Lo all,
I was wondering if someone could help me out with this little problem.
A large part is probably down to my ignorance, anyway...
I have the following small script:
#!/usr/bin/perl -w
use Encode qw(is_utf8 _utf8_on encode_utf8 decode_utf8 decode encode);
use Devel::Peek;
my $data = "\xC3\x84";
_utf8_on($data);
print 'IS: ', is_utf8($data)?1:0,"\n",'ORD: ', ord $data, "\n";
print 'LENGTH: ', length $data, "\n";
print 'PEEK: ', Dump($data);
open FH1, "> file";
binmode FH1, ":raw";
print FH1 $data ;
close FH1;
Basically I have xC3 x84 and let perl think it is utf-8.

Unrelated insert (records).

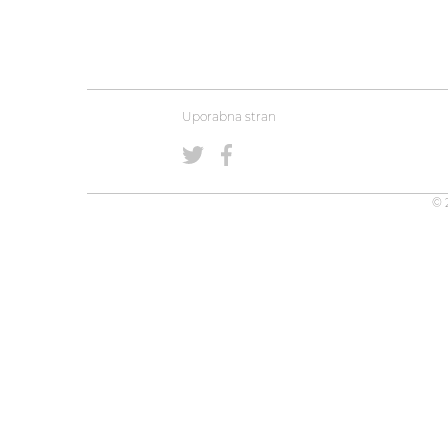
Uporabna stran
© 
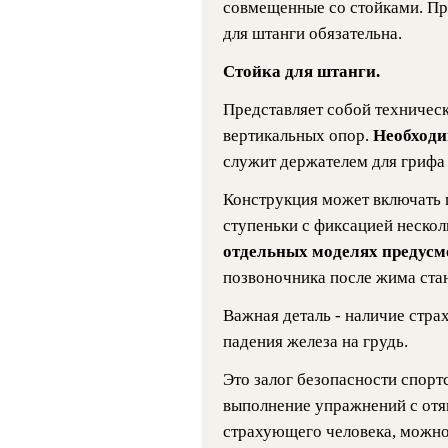
совмещенные со стойками. При
для штанги обязательна.
Стойка для штанги.
Представляет собой техническ
вертикальных опор.
Необходи
служит держателем для грифа 
Конструкция может включать 
ступеньки с фиксацией неско
отдельных моделях предусм
позвоночника после жима стан
Важная деталь - наличие стр
падения железа на грудь.
Это залог безопасности спорт
выполнение упражнений с от
страхующего человека, можно 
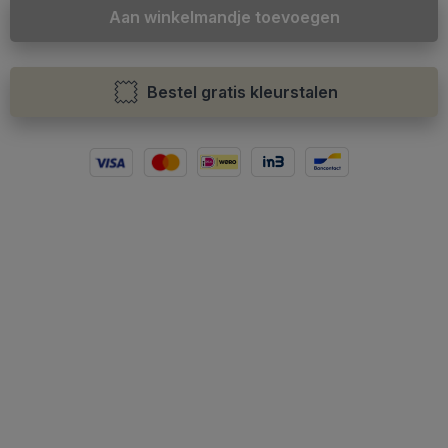
Aan winkelmandje toevoegen
Bestel gratis kleurstalen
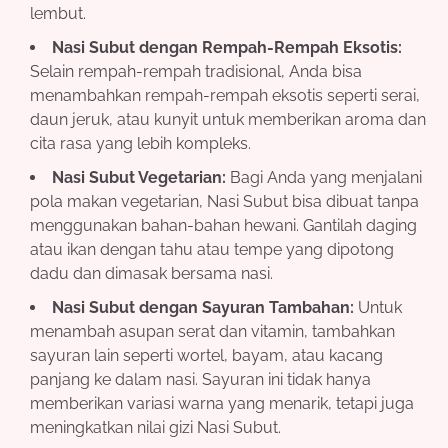
lembut.
Nasi Subut dengan Rempah-Rempah Eksotis:
Selain rempah-rempah tradisional, Anda bisa
menambahkan rempah-rempah eksotis seperti serai,
daun jeruk, atau kunyit untuk memberikan aroma dan
cita rasa yang lebih kompleks.
Nasi Subut Vegetarian:
Bagi Anda yang menjalani
pola makan vegetarian, Nasi Subut bisa dibuat tanpa
menggunakan bahan-bahan hewani. Gantilah daging
atau ikan dengan tahu atau tempe yang dipotong
dadu dan dimasak bersama nasi.
Nasi Subut dengan Sayuran Tambahan:
Untuk
menambah asupan serat dan vitamin, tambahkan
sayuran lain seperti wortel, bayam, atau kacang
panjang ke dalam nasi. Sayuran ini tidak hanya
memberikan variasi warna yang menarik, tetapi juga
meningkatkan nilai gizi Nasi Subut.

It is valid utf-8 ie A with diaresis.
This is the output and what Devel::Peek produces:
IS: 1
ORD: 196
LENGTH: 1
SV = PVMG(0x80ae27c) at 0x805af24
REFCNT = 1
FLAGS = (PADBUSY,PADMY,SMG,POK,pPOK,UTF8)
IV = 0
NV = 0
PV = 0x8051118 "\303\204"\0 [UTF8 "\x{c4}"]
CUR = 2
LEN = 3
MAGIC = 0x804ee78
MG_VIRTUAL = &PL_vtbl_utf8
MG_TYPE = PERL_MAGIC_utf8(w)
MG_LEN = 1
I don't understand what the [UTF8 "\x{c4}"]
is telling me. xc4 is not valid utf-8. It is however
valid unicode as xc4 is a precomposed char.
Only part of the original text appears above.